C’est un livre original dans sa construction puisque, s’il est bien écrit par Philippe Meirieu et en porte à l’évidence la marque – il est aussi le fruit d’une consultation ouverte sur le site du Café pédagogique relayée par France Inter. Et la réflexion engagée se décline, le plus souvent avec bonheur, en tout cas toujours de façon intéressante, sur un ensemble de questions effectivement à l’ordre du jour, par-delà l’écume des jours médiatiques, pour ceux qui sont vraiment acteurs de l’école, et qui ont eu effectivement la parole (des renvois aux contributions signées sont regroupées à la fin de chaque chapitre). Il s’agit, entre autres, de différencier sans exclure, de revoir le métier de professeur moins dans ses finalités que dans ses modalités, d’inviter à ce que l’État s’investisse clairement dans la fixation des objectifs sociaux et éthiques de l’école mais s’impose moins dans son fonctionnement quotidien, avec des propositions parfois iconoclastes et qui seront à l’évidence discutées : autonomie des établissements, élection des chefs d’établissement, reconnaissance du rôle éducateur des enseignants avec une présence élargie dans l’établissement, invitation à l’innovation et à la réflexion pédagogique commune.

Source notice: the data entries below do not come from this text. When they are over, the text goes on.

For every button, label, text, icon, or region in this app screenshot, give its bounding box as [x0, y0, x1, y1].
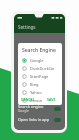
button[interactable]: DuckDuckGo	[22, 64, 58, 72]
button[interactable]: Yahoo	[22, 88, 58, 96]
staticText: Yahoo	[30, 90, 42, 95]
button[interactable]: StartPage	[22, 72, 58, 80]
staticText: DuckDuckGo	[30, 66, 55, 71]
staticText: General	[18, 97, 33, 102]
staticText: Bing	[30, 82, 39, 87]
button[interactable]: CANCEL	[19, 96, 37, 103]
button[interactable]: Google	[22, 56, 58, 64]
staticText: Search Engine	[22, 47, 56, 54]
staticText: Google	[18, 109, 29, 113]
button[interactable]: SAVE	[45, 96, 58, 103]
button[interactable]: Search engine	[14, 103, 65, 114]
button[interactable]: Bing	[22, 80, 58, 88]
button[interactable]: Open links in app	[14, 114, 65, 125]
staticText: StartPage	[30, 74, 49, 79]
staticText: Search engine	[18, 104, 44, 109]
staticText: Settings	[18, 24, 36, 30]
button[interactable]: Ecosia	[22, 96, 58, 104]
staticText: Open links in app	[18, 117, 50, 122]
staticText: Ecosia	[30, 98, 42, 103]
staticText: Google	[30, 58, 44, 63]
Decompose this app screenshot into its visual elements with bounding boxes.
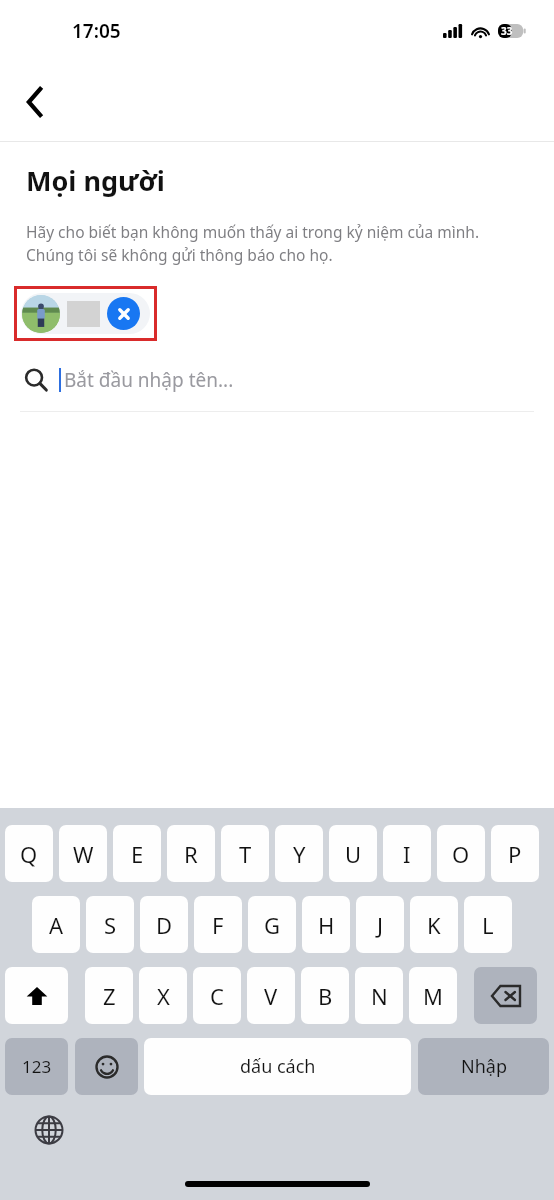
staticText: K bbox=[427, 910, 441, 940]
button[interactable]: K bbox=[410, 896, 458, 953]
staticText: X bbox=[157, 981, 170, 1011]
staticText: P bbox=[508, 839, 522, 869]
staticText: D bbox=[156, 910, 173, 940]
button[interactable]: Remove bbox=[21, 293, 150, 334]
staticText: Y bbox=[293, 839, 306, 869]
button[interactable]: G bbox=[248, 896, 296, 953]
button[interactable]: Emoji bbox=[75, 1038, 138, 1095]
staticText: Q bbox=[20, 839, 38, 869]
staticText: N bbox=[371, 981, 388, 1011]
button[interactable]: Change keyboard bbox=[32, 1113, 66, 1147]
staticText: A bbox=[49, 910, 64, 940]
staticText: dấu cách bbox=[240, 1054, 316, 1079]
button[interactable]: Backspace bbox=[474, 967, 537, 1024]
staticText: 33 bbox=[501, 24, 513, 38]
button[interactable]: Remove bbox=[107, 297, 140, 330]
staticText: M bbox=[423, 981, 443, 1011]
staticText: Nhập bbox=[461, 1054, 507, 1079]
button[interactable]: Back bbox=[12, 80, 56, 124]
button[interactable]: O bbox=[437, 825, 485, 882]
staticText: C bbox=[210, 981, 224, 1011]
button[interactable]: Y bbox=[275, 825, 323, 882]
button[interactable]: dấu cách bbox=[144, 1038, 411, 1095]
button[interactable]: Z bbox=[85, 967, 133, 1024]
button[interactable]: V bbox=[247, 967, 295, 1024]
staticText: Z bbox=[103, 981, 116, 1011]
staticText: O bbox=[452, 839, 470, 869]
button[interactable]: U bbox=[329, 825, 377, 882]
staticText: L bbox=[482, 910, 494, 940]
button[interactable]: B bbox=[301, 967, 349, 1024]
button[interactable]: M bbox=[409, 967, 457, 1024]
staticText: W bbox=[73, 839, 94, 869]
staticText: S bbox=[104, 910, 117, 940]
staticText: H bbox=[318, 910, 335, 940]
button[interactable]: J bbox=[356, 896, 404, 953]
button[interactable]: H bbox=[302, 896, 350, 953]
staticText: 123 bbox=[22, 1055, 52, 1078]
button[interactable]: D bbox=[140, 896, 188, 953]
button[interactable]: Nhập bbox=[418, 1038, 549, 1095]
staticText: Bắt đầu nhập tên... bbox=[64, 367, 234, 393]
button[interactable]: F bbox=[194, 896, 242, 953]
staticText: R bbox=[184, 839, 198, 869]
staticText: J bbox=[377, 910, 384, 940]
button[interactable]: T bbox=[221, 825, 269, 882]
staticText: 17:05 bbox=[72, 18, 121, 44]
button[interactable]: Q bbox=[5, 825, 53, 882]
staticText: Mọi người bbox=[26, 162, 165, 199]
staticText: B bbox=[318, 981, 333, 1011]
staticText: Hãy cho biết bạn không muốn thấy ai tron… bbox=[26, 221, 530, 266]
staticText: I bbox=[403, 839, 411, 869]
staticText: F bbox=[212, 910, 224, 940]
button[interactable]: P bbox=[491, 825, 539, 882]
button[interactable]: N bbox=[355, 967, 403, 1024]
button[interactable]: L bbox=[464, 896, 512, 953]
staticText: G bbox=[264, 910, 281, 940]
button[interactable]: W bbox=[59, 825, 107, 882]
button[interactable]: Shift bbox=[5, 967, 68, 1024]
staticText: U bbox=[345, 839, 362, 869]
button[interactable]: C bbox=[193, 967, 241, 1024]
button[interactable]: S bbox=[86, 896, 134, 953]
staticText: T bbox=[239, 839, 252, 869]
button[interactable]: R bbox=[167, 825, 215, 882]
button[interactable]: E bbox=[113, 825, 161, 882]
staticText: E bbox=[131, 839, 144, 869]
button[interactable]: A bbox=[32, 896, 80, 953]
staticText: V bbox=[264, 981, 278, 1011]
button[interactable]: X bbox=[139, 967, 187, 1024]
button[interactable]: Bắt đầu nhập tên... bbox=[0, 359, 554, 401]
button[interactable]: I bbox=[383, 825, 431, 882]
button[interactable]: 123 bbox=[5, 1038, 68, 1095]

On ne suivra pas Philippe Meirieu lorsqu’il opère une dichotomie de principe entre le « socle » et la « statue », en clair entre le « socle commun de connaissances et de compétences » et « la culture ». Il s’agirait de priver de « la culture » (la « statue ») certains élèves. Mais y a-t-il une entité définie et maîtrisable qui corresponde à cela, « la culture » (statufiée) ? Est-ce une ambition possible si on songe à ce qui peut être vraiment maîtrisé par quiconque – c’est déjà beaucoup d’envisager d’être cultivé dans quelques domaines et sous certains aspects en arts plastiques ou en musique, pour ne prendre que ces exemples parmi bien d’autres possibles…). Surtout, on ne voit pas pourquoi, en principe et par principe, des éléments culturels seraient exclus du « socle commun », reposant effectivement sur le principe de ce qu’il est « indispensable » de maîtriser (« ce qu’il n’est pas permis d’ignorer » selon la formule de Gréard et Jules Ferry), bien au contraire. Car, pour nombre de promoteurs du « socle commun de connaissances et de compétences », les éléments culturels font partie de la réflexion sur ce qui est indispensable : « C’est pas du luxe ! ».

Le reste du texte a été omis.